An award-winning writer of novels, short stories, poems, radio plays, and stage plays, Michael Z. Lewin has the experience to speak knowledgably of the writing life. In his post this week he considers a writer’s need to connect with other writers. The timing of his piece could not be better, for in a few days more than a thousand writers and mystery-fiction fans will be gathering in Cleveland for the Bouchercon World Mystery Convention. One of Michael Z. Lewin’s EQMM stories (“Who I  Am”) is nominated for a Shamus Award at that convention. His latest novel is Family Way (Five Star Press). —Janet Hutchings

It was eight years after I published my first mystery that it finally occurred to me to meet with someone else who was doing the same thing. Anyone with any sense knows there are pleasures to be had and perceptions to be shared by talking shop. But there are lots of areas of my life in which I’ve been a slow learner.

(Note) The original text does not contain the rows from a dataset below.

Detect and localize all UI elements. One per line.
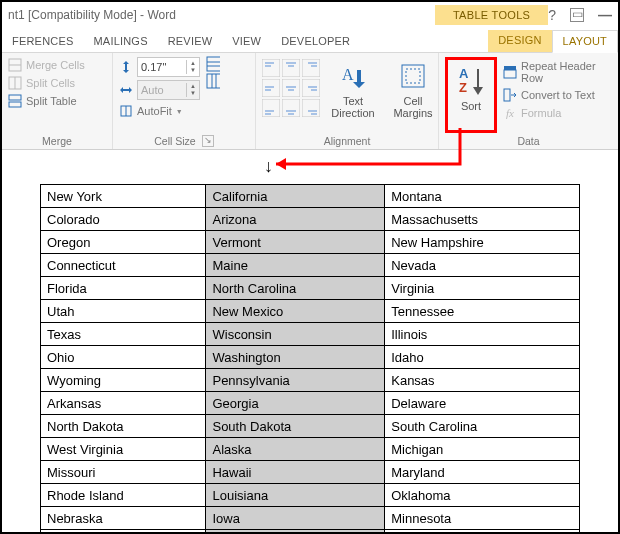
align-grid[interactable] — [262, 57, 320, 117]
table-row[interactable]: North DakotaSouth DakotaSouth Carolina — [41, 415, 580, 438]
cell-margins-button[interactable]: Cell Margins — [386, 57, 440, 119]
table-cell[interactable]: North Dakota — [41, 415, 206, 438]
row-height-input[interactable]: ▲▼ — [137, 57, 200, 77]
col-width-input[interactable]: ▲▼ — [137, 80, 200, 100]
table-cell[interactable]: Illinois — [385, 323, 580, 346]
spin-up-icon[interactable]: ▲ — [186, 83, 199, 90]
align-bl-icon[interactable] — [262, 99, 280, 117]
align-bc-icon[interactable] — [282, 99, 300, 117]
table-row[interactable]: ConnecticutMaineNevada — [41, 254, 580, 277]
table-cell[interactable]: Montana — [385, 185, 580, 208]
row-height-value[interactable] — [138, 61, 186, 73]
table-row[interactable]: MissouriHawaiiMaryland — [41, 461, 580, 484]
table-cell[interactable]: Colorado — [41, 208, 206, 231]
table-cell[interactable]: Delaware — [385, 392, 580, 415]
table-cell[interactable]: Texas — [41, 323, 206, 346]
table-cell[interactable]: New Mexico — [206, 300, 385, 323]
table-cell[interactable]: Oklahoma — [385, 484, 580, 507]
tab-mailings[interactable]: MAILINGS — [84, 31, 158, 52]
align-tr-icon[interactable] — [302, 59, 320, 77]
help-icon[interactable]: ? — [548, 7, 556, 23]
table-cell[interactable]: South Dakota — [206, 415, 385, 438]
tab-developer[interactable]: DEVELOPER — [271, 31, 360, 52]
align-mc-icon[interactable] — [282, 79, 300, 97]
table-cell[interactable]: Virginia — [385, 277, 580, 300]
repeat-header-button[interactable]: Repeat Header Row — [503, 59, 612, 85]
dialog-launcher-icon[interactable]: ↘ — [202, 135, 214, 147]
table-cell[interactable]: Washington — [206, 346, 385, 369]
table-cell[interactable]: Wyoming — [41, 369, 206, 392]
spin-up-icon[interactable]: ▲ — [186, 60, 199, 67]
table-cell[interactable]: Vermont — [206, 231, 385, 254]
table-row[interactable]: TexasWisconsinIllinois — [41, 323, 580, 346]
table-cell[interactable]: Nevada — [385, 254, 580, 277]
table-cell[interactable]: Pennsylvania — [206, 369, 385, 392]
table-cell[interactable]: Arkansas — [41, 392, 206, 415]
table-row[interactable]: FloridaNorth CarolinaVirginia — [41, 277, 580, 300]
tab-design[interactable]: DESIGN — [488, 30, 551, 52]
table-cell[interactable]: Rhode Island — [41, 484, 206, 507]
table-cell[interactable]: Nebraska — [41, 507, 206, 530]
table-cell[interactable]: New Jersey — [385, 530, 580, 535]
table-cell[interactable]: Utah — [41, 300, 206, 323]
table-cell[interactable]: Kentucky — [206, 530, 385, 535]
text-direction-button[interactable]: A Text Direction — [326, 57, 380, 119]
tab-layout[interactable]: LAYOUT — [552, 30, 618, 53]
sort-button[interactable]: A Z Sort — [450, 62, 492, 112]
table-cell[interactable]: Missouri — [41, 461, 206, 484]
distribute-cols-icon[interactable] — [206, 74, 220, 88]
table-cell[interactable]: Wisconsin — [206, 323, 385, 346]
table-cell[interactable]: Iowa — [206, 507, 385, 530]
table-cell[interactable]: Oregon — [41, 231, 206, 254]
tab-references[interactable]: FERENCES — [2, 31, 84, 52]
spin-down-icon[interactable]: ▼ — [186, 90, 199, 97]
table-cell[interactable]: Louisiana — [206, 484, 385, 507]
table-cell[interactable]: Idaho — [385, 346, 580, 369]
table-cell[interactable]: Ohio — [41, 346, 206, 369]
spin-down-icon[interactable]: ▼ — [186, 67, 199, 74]
autofit-button[interactable]: AutoFit ▼ — [119, 103, 200, 119]
align-br-icon[interactable] — [302, 99, 320, 117]
table-cell[interactable]: Maine — [206, 254, 385, 277]
table-row[interactable]: West VirginiaAlaskaMichigan — [41, 438, 580, 461]
table-cell[interactable]: Massachusetts — [385, 208, 580, 231]
align-tl-icon[interactable] — [262, 59, 280, 77]
table-cell[interactable]: Connecticut — [41, 254, 206, 277]
table-row[interactable]: NebraskaIowaMinnesota — [41, 507, 580, 530]
table-cell[interactable]: Alaska — [206, 438, 385, 461]
align-tc-icon[interactable] — [282, 59, 300, 77]
ribbon-opts-icon[interactable]: ▭ — [570, 8, 584, 22]
table-row[interactable]: UtahNew MexicoTennessee — [41, 300, 580, 323]
tab-review[interactable]: REVIEW — [158, 31, 223, 52]
table-cell[interactable]: Indiana — [41, 530, 206, 535]
table-cell[interactable]: Florida — [41, 277, 206, 300]
table-row[interactable]: New YorkCaliforniaMontana — [41, 185, 580, 208]
states-table[interactable]: New YorkCaliforniaMontanaColoradoArizona… — [40, 184, 580, 534]
table-cell[interactable]: Michigan — [385, 438, 580, 461]
convert-text-button[interactable]: Convert to Text — [503, 87, 612, 103]
table-row[interactable]: OhioWashingtonIdaho — [41, 346, 580, 369]
table-cell[interactable]: New York — [41, 185, 206, 208]
align-mr-icon[interactable] — [302, 79, 320, 97]
table-row[interactable]: Rhode IslandLouisianaOklahoma — [41, 484, 580, 507]
table-cell[interactable]: South Carolina — [385, 415, 580, 438]
table-row[interactable]: ColoradoArizonaMassachusetts — [41, 208, 580, 231]
table-cell[interactable]: New Hampshire — [385, 231, 580, 254]
table-cell[interactable]: Georgia — [206, 392, 385, 415]
table-cell[interactable]: Hawaii — [206, 461, 385, 484]
table-cell[interactable]: North Carolina — [206, 277, 385, 300]
table-cell[interactable]: Maryland — [385, 461, 580, 484]
split-table-button[interactable]: Split Table — [8, 93, 85, 109]
table-row[interactable]: ArkansasGeorgiaDelaware — [41, 392, 580, 415]
table-cell[interactable]: Minnesota — [385, 507, 580, 530]
table-cell[interactable]: Kansas — [385, 369, 580, 392]
distribute-rows-icon[interactable] — [206, 57, 220, 71]
table-cell[interactable]: Arizona — [206, 208, 385, 231]
table-row[interactable]: IndianaKentuckyNew Jersey — [41, 530, 580, 535]
table-row[interactable]: WyomingPennsylvaniaKansas — [41, 369, 580, 392]
tab-view[interactable]: VIEW — [222, 31, 271, 52]
table-cell[interactable]: Tennessee — [385, 300, 580, 323]
table-cell[interactable]: West Virginia — [41, 438, 206, 461]
table-cell[interactable]: California — [206, 185, 385, 208]
minimize-icon[interactable]: — — [598, 7, 612, 23]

The writer I sought out was Ross Macdonald and I met with him in Santa Barbara, California. I was already living in England, but when I planned a trip to visit my mother, who lived in L.A., I wrote to Macdonald. Not only had he written a generous review of my second novel, it was one of his books that got me started writing detective fiction in the first place.

I never read mysteries until my mid-twenties. When I did, it was P.I. fiction that appealed to me, but the plots left me puzzling. I just never remembered early details of the intricate and winding journey the stories took when they were explained at the end. Was it me, or were these P.I. writers just conning readers by throwing piles of facts at them that didn’t add up?

Now I look at that as the question of a cynical innocent—one truly ignorant of how much effort writers put into their books. But in 1969 I decided to find out. I took one of Ross Macdonald’s novels and outlined it, page by page. And, surprise surprise, I discovered that the story was indeed a coherent whole. It was me, the reader, who was deficient.

I’d picked the Macdonald novel for much more than its plot complexity. I enjoyed his literate writing and wit. And when I applied myself to his book this way I found that the detective stuff stuck in my mind. The result was, I began a jokey short story. That story failed to finish itself in a couple of weeks. It became my first Albert Samson novel, Ask the Right Question, the plot of which takes an intricate and winding journey. . . .

So, accompanied by my two children, I met Ross Macdonald by the pool at the Santa Barbara club where he regularly took his lunch. By then, I’d written six mysteries. And I asked him my burning question. “Does it ever get easier?”

“No,” he said.

Many years have passed since that lunch. I have written many, many words. And although I’ve learned that talking with other writers makes life pleasing and less lonely, I’ve also learned that Macdonald didn’t lie. It doesn’t get easier. I’ve even learned that I’m not the only young writer to hope that it did. For instance, Liza Cody tells me that she once asked the legendary H.R.F. Keating the exact same question. And Harry Keating gave her the exact same answer that Ross Macdonald gave me.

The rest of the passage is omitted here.